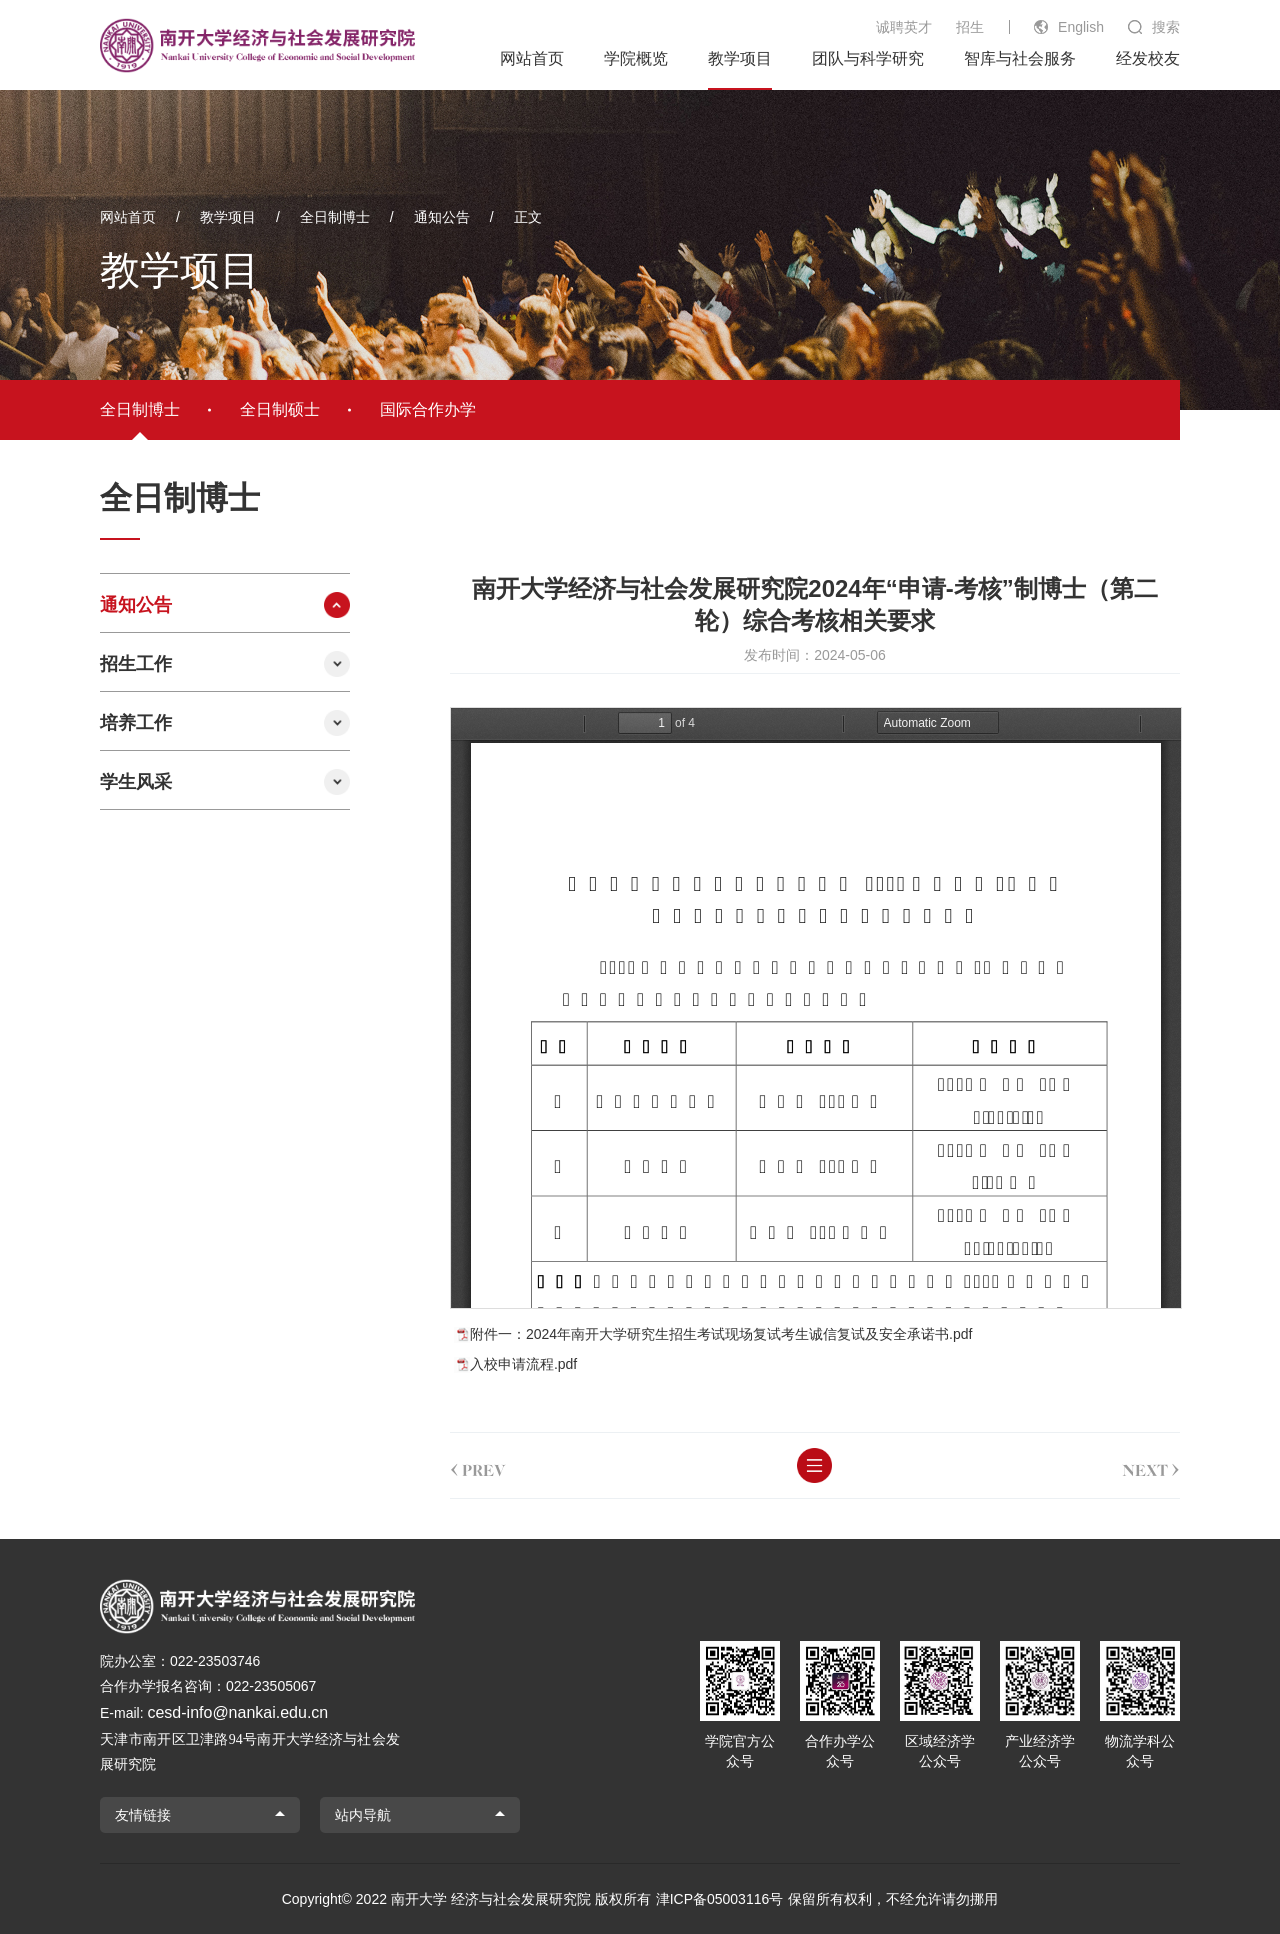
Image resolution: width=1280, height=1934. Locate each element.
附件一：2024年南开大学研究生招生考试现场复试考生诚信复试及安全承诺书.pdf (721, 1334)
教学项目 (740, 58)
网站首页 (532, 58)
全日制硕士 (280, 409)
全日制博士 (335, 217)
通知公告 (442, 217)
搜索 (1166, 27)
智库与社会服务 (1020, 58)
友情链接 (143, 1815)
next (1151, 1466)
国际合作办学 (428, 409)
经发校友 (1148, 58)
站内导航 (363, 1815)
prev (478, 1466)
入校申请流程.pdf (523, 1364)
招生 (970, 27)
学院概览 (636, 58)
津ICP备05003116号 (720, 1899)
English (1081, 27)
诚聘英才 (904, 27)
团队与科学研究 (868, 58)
==
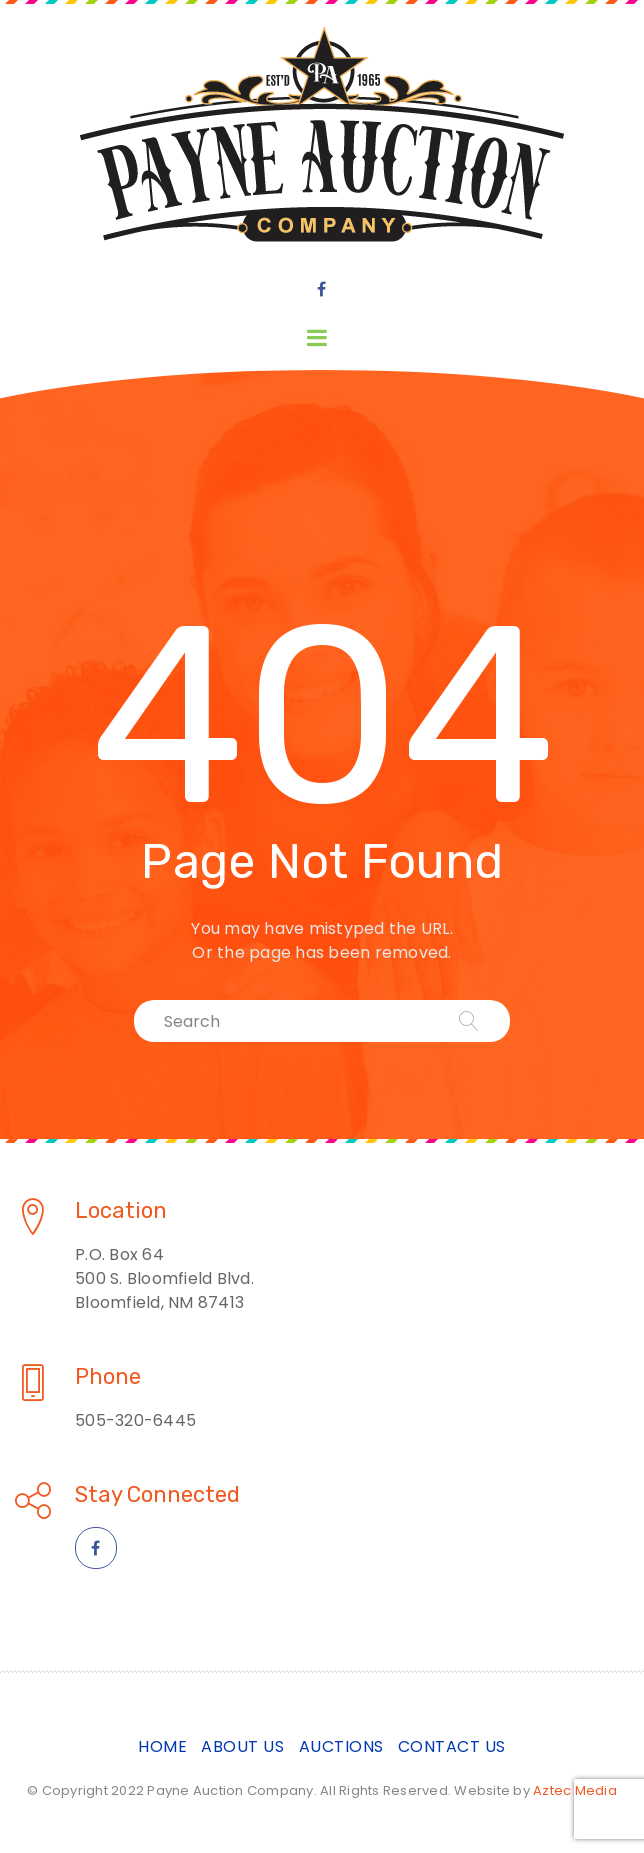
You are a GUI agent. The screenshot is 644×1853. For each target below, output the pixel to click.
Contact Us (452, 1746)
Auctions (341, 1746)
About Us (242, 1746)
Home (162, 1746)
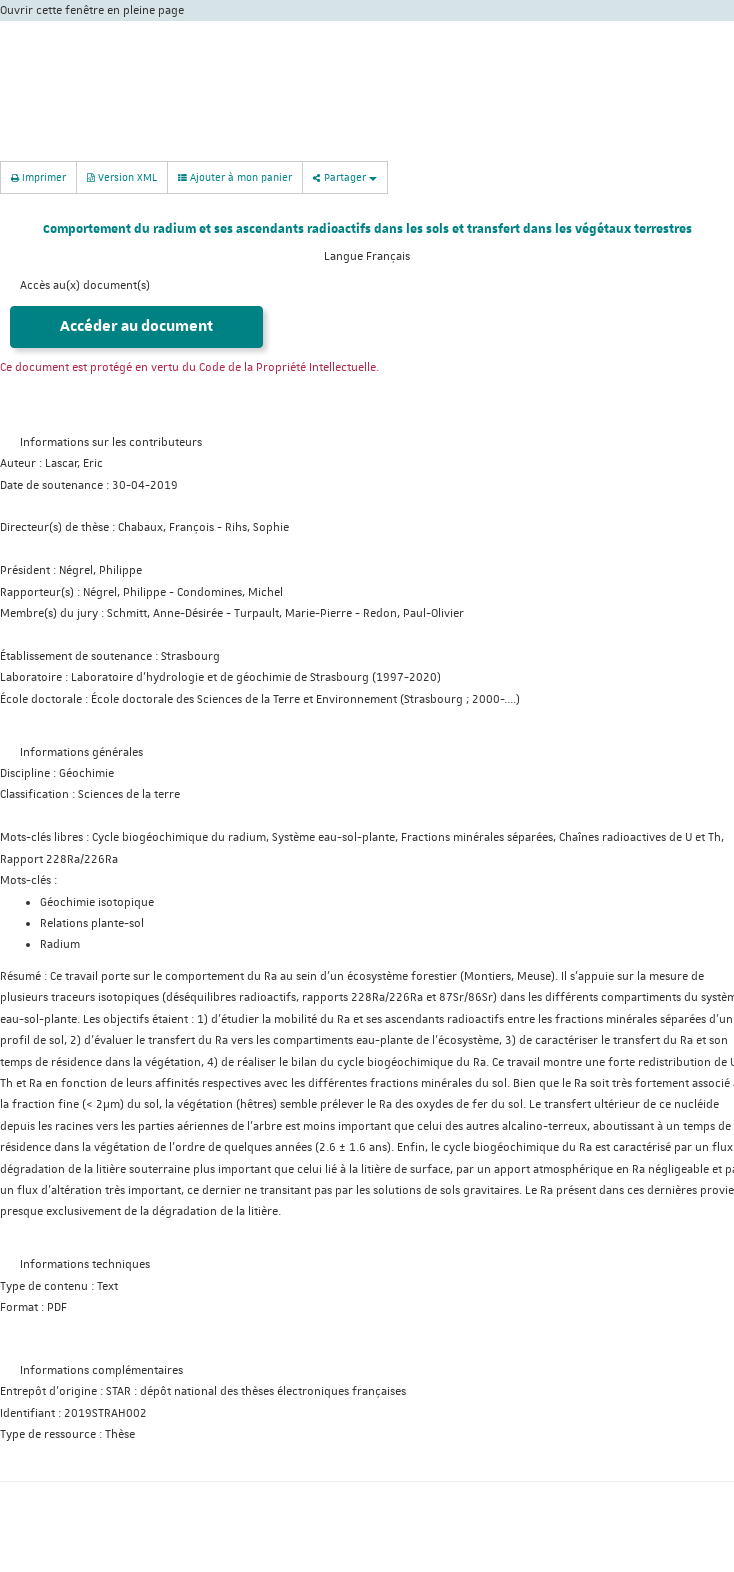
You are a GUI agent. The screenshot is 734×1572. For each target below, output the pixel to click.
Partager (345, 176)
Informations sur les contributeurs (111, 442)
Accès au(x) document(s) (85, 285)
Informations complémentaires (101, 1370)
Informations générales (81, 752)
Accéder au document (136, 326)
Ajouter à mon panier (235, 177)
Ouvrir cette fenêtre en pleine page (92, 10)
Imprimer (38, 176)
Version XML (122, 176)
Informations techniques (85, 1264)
* * *
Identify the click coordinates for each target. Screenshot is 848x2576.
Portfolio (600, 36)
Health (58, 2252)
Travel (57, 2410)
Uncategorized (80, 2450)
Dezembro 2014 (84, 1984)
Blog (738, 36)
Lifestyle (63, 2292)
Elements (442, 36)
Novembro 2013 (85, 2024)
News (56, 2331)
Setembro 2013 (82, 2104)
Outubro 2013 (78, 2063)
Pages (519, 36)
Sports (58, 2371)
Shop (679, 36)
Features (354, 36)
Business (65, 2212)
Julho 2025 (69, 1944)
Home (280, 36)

*Work instructions*
Return the span of lines in the data above that opens at the line with "Image resolution: width=1280, height=1934." and closes at the line with "团队与科学研究 (868, 58)", exactly, ends included, nothing else.

*Exercise solution*
Image resolution: width=1280, height=1934. Locate each element.
附件一：2024年南开大学研究生招生考试现场复试考生诚信复试及安全承诺书.pdf (721, 1334)
教学项目 (740, 58)
网站首页 (532, 58)
全日制硕士 (280, 409)
全日制博士 (335, 217)
通知公告 (442, 217)
搜索 (1166, 27)
智库与社会服务 (1020, 58)
友情链接 (143, 1815)
next (1151, 1466)
国际合作办学 (428, 409)
经发校友 (1148, 58)
站内导航 (363, 1815)
prev (478, 1466)
入校申请流程.pdf (523, 1364)
招生 (970, 27)
学院概览 (636, 58)
津ICP备05003116号 (720, 1899)
English (1081, 27)
诚聘英才 (904, 27)
团队与科学研究 (868, 58)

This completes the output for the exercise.